Investment income percentage in excel

Investment income percentage is a measure of how much income an investment generates relative to its initial cost. It can be used to compare the performance of different investments or to evaluate the profitability of a single investment over time.

To calculate investment income percentage in Excel, you can use the following formula:

= (Income – Cost) / Cost

This formula subtracts the initial cost of the investment from the income it produces, and then divides the result by the cost. The output is a decimal number that can be formatted as a percentage in Excel.

For example, suppose you invested $10,000 in a bond that pays $500 in interest every year. To find the investment income percentage, you would enter the following formula in Excel:

= ($500 – $10,000) / $10,000

The result is -0.95, which means that the investment income percentage is -95%. This indicates that the investment is losing money, as the income is much lower than the cost.

To format the result as a percentage, you can select the cell and click on the Percentage button in the Number group on the Home tab. Alternatively, you can press Ctrl + Shift + % on your keyboard. This will change the display of the cell to -95.00%.

To make the calculation more dynamic, you can use cell references instead of hard-coded values. For example, you can enter the cost of the investment in cell A2, the income in cell B2, and the formula in cell C2. This way, you can easily change the input values and see the updated result.

Here is an example of how the Excel spreadsheet might look like:

Table

Cost Income Investment Income Percentage
$10,000 $500 -95.00%

To illustrate the concept further, let’s create a scenario with real numbers. Suppose you have $50,000 to invest and you are considering two options: a stock that pays $2,000 in dividends per year and has a current price of $100 per share, and a bond that pays $1,500 in interest per year and has a face value of $1,000. You want to compare the investment income percentage of each option.

To do this, you need to calculate the cost and the income of each option. For the stock, the cost is the number of shares you can buy with $50,000, multiplied by the price per share. The income is the number of shares you own, multiplied by the dividend per share. For the bond, the cost is the number of bonds you can buy with $50,000, divided by the face value of the bond. The income is the number of bonds you own, multiplied by the interest per bond.

Using Excel, you can enter the following formulas:

Table

Option Cost Income Investment Income Percentage
Stock =ROUNDDOWN($50,000/$100,0)*$100 =ROUNDDOWN($50,000/$100,0)*$2,000 = (B2 – A2) / A2
Bond =ROUNDDOWN($50,000/$1,000,0)/$1,000 =ROUNDDOWN($50,000/$1,000,0)*$1,500 = (B3 – A3) / A3

The ROUNDDOWN function is used to round down the number of shares or bonds to the nearest integer, as you cannot buy fractional units. The result is as follows:

Table

Option Cost Income Investment Income Percentage
Stock $49,900 $998 2.00%
Bond $50,000 $750 1.50%

The investment income percentage of the stock option is 2%, while the investment income percentage of the bond option is 1.5%. This means that the stock option generates more income relative to its cost than the bond option.

However, investment income percentage is not the only factor to consider when evaluating an investment. You should also take into account the risk, volatility, growth potential, tax implications, and other aspects of the investment. For example, the stock option might have a higher chance of losing value or fluctuating in price than the bond option, which might affect your overall return.

Another approach to calculate investment income percentage is to use the RATE function in Excel. This function returns the interest rate per period of an annuity, which is a series of fixed payments made at regular intervals. An investment can be viewed as an annuity, where the initial cost is the present value, the income is the payment, and the number of periods is the duration of the investment.

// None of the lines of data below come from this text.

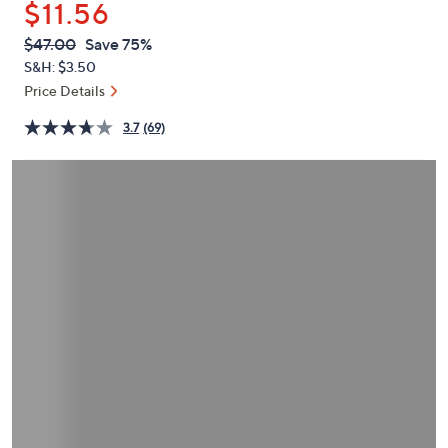
$11.56
or
swipe
QVC
Deleted
$47.00
Save 75%
PRICE:
left
S&H: $3.50
and
Price Details
right
3.7
(69)
on
touch
devices
to
review.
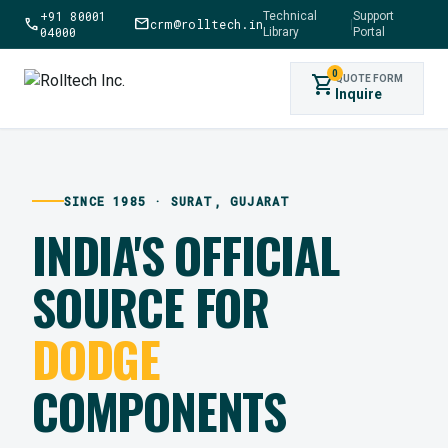
+91 80001
Technical
Support
call
mail
crm@rolltech.in
|
04000
Library
Portal
0
shopping_cart
QUOTE FORM
Inquire
SINCE 1985 · SURAT, GUJARAT
INDIA'S OFFICIAL
SOURCE FOR
DODGE
COMPONENTS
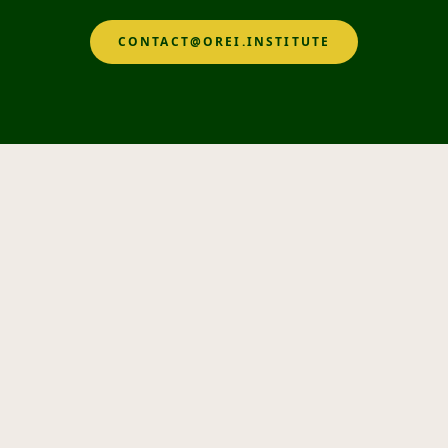
CONTACT@OREI.INSTITUTE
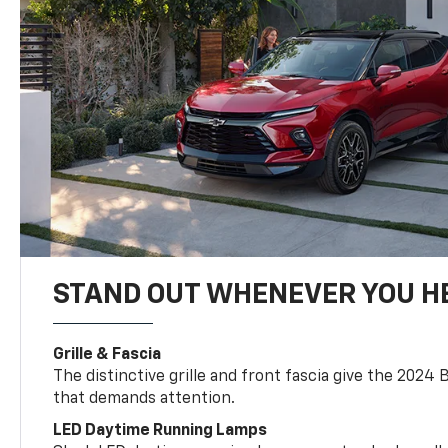
STAND OUT WHENEVER YOU H
Grille & Fascia
The distinctive grille and front fascia give the 2024 
that demands attention.
LED Daytime Running Lamps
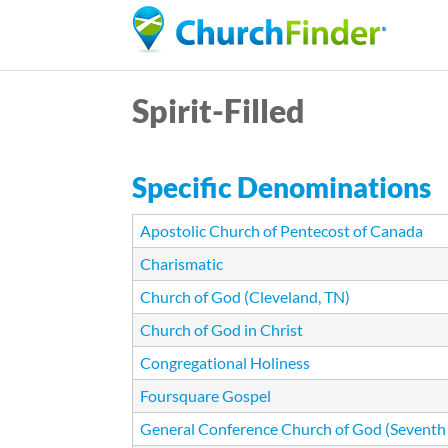
Spirit-Filled
Specific Denominations
Apostolic Church of Pentecost of Canada
Charismatic
Church of God (Cleveland, TN)
Church of God in Christ
Congregational Holiness
Foursquare Gospel
General Conference Church of God (Seventh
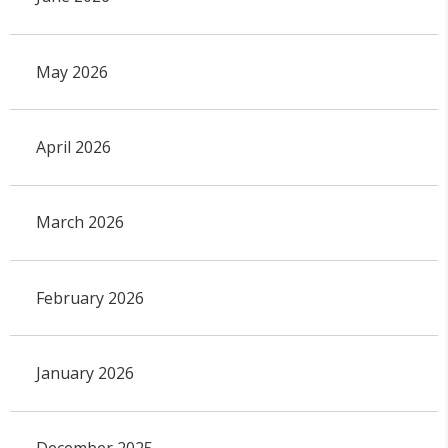
May 2026
April 2026
March 2026
February 2026
January 2026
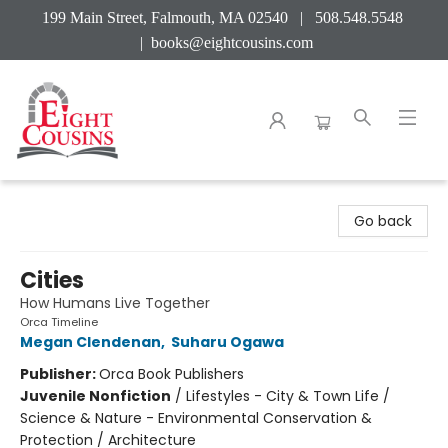
199 Main Street, Falmouth, MA 02540 | 508.548.5548
|
books@eightcousins.com
Eight Cousins
Go back
Cities
How Humans Live Together
Orca Timeline
Megan Clendenan
,
Suharu Ogawa
Publisher:
Orca Book Publishers
Juvenile Nonfiction
/
Lifestyles - City & Town Life /
Science & Nature - Environmental Conservation &
Protection / Architecture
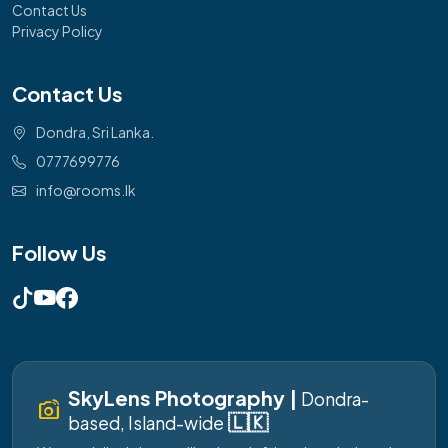
Contact Us
Privacy Policy
Contact Us
Dondra, Sri Lanka.
0777699776
info@rooms.lk
Follow Us
SkyLens Photography |
Dondra-
linked_camera
🇱🇰
based, Island-wide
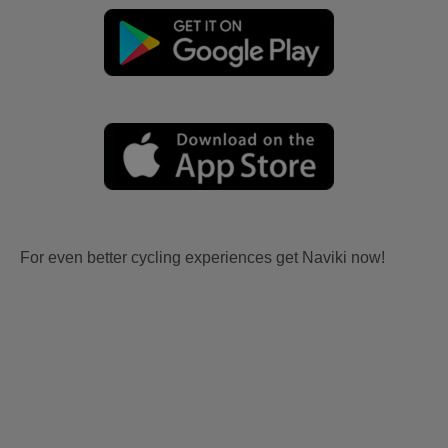
For even better cycling experiences get Naviki now!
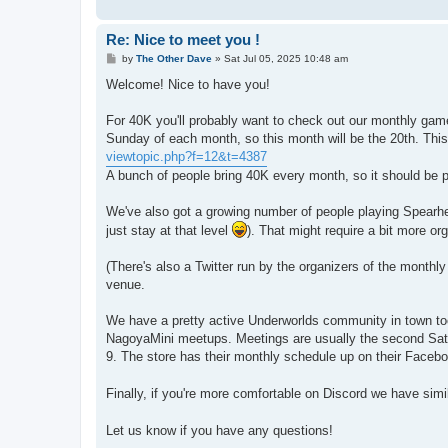
Re: Nice to meet you !
P
by
The Other Dave
»
Sat Jul 05, 2025 10:48 am
o
s
Welcome! Nice to have you!
t
For 40K you'll probably want to check out our monthly games
Sunday of each month, so this month will be the 20th. This
viewtopic.php?f=12&t=4387
A bunch of people bring 40K every month, so it should be p
We've also got a growing number of people playing Spearh
just stay at that level
). That might require a bit more or
(There's also a Twitter run by the organizers of the monthl
venue.
We have a pretty active Underworlds community in town to
NagoyaMini meetups. Meetings are usually the second Satur
9. The store has their monthly schedule up on their Faceb
Finally, if you're more comfortable on Discord we have sim
Let us know if you have any questions!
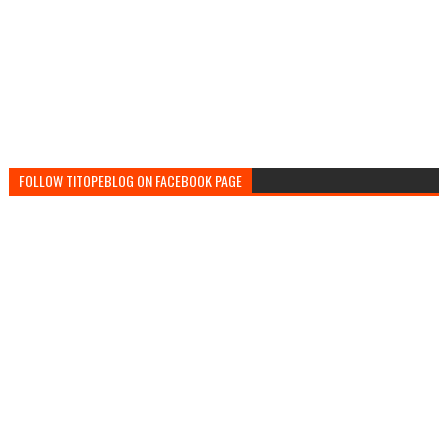
FOLLOW TITOPEBLOG ON FACEBOOK PAGE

The syntax of the RATE function is:

= RATE (nper, pmt, pv, [fv], [type], [guess])

where:

  • nper is the total number of payment periods.
  • pmt is the payment made each period.
  • pv is the present value of the annuity.
  • fv is the future value of the annuity, which is optional and defaults to 0.
  • type is the timing of the payment, which is optional and can be either 0 (end of period) or 1 (beginning of period). It defaults to 0.
  • guess is an initial estimate of the interest rate, which is optional and defaults to 0.1.

Using the same scenario as before, you can enter the following formulas to calculate the investment income percentage using the RATE function:

Table

Option Cost Income Investment Income Percentage
Stock $49,900 $998 = RATE (1, B2, -A2)
Bond $50,000 $750 = RATE (1, B3, -A3)

Note that the present value is entered as a negative number, as it represents an outflow of cash. The result is as follows:

Table

Option Cost Income Investment Income Percentage
Stock $49,900 $998 2.00%
Bond $50,000 $750 1.50%

The investment income percentage is the same as before, as the RATE function returns the annual interest rate of the annuity. However, this approach might be more convenient if you have multiple periods or different payment timings.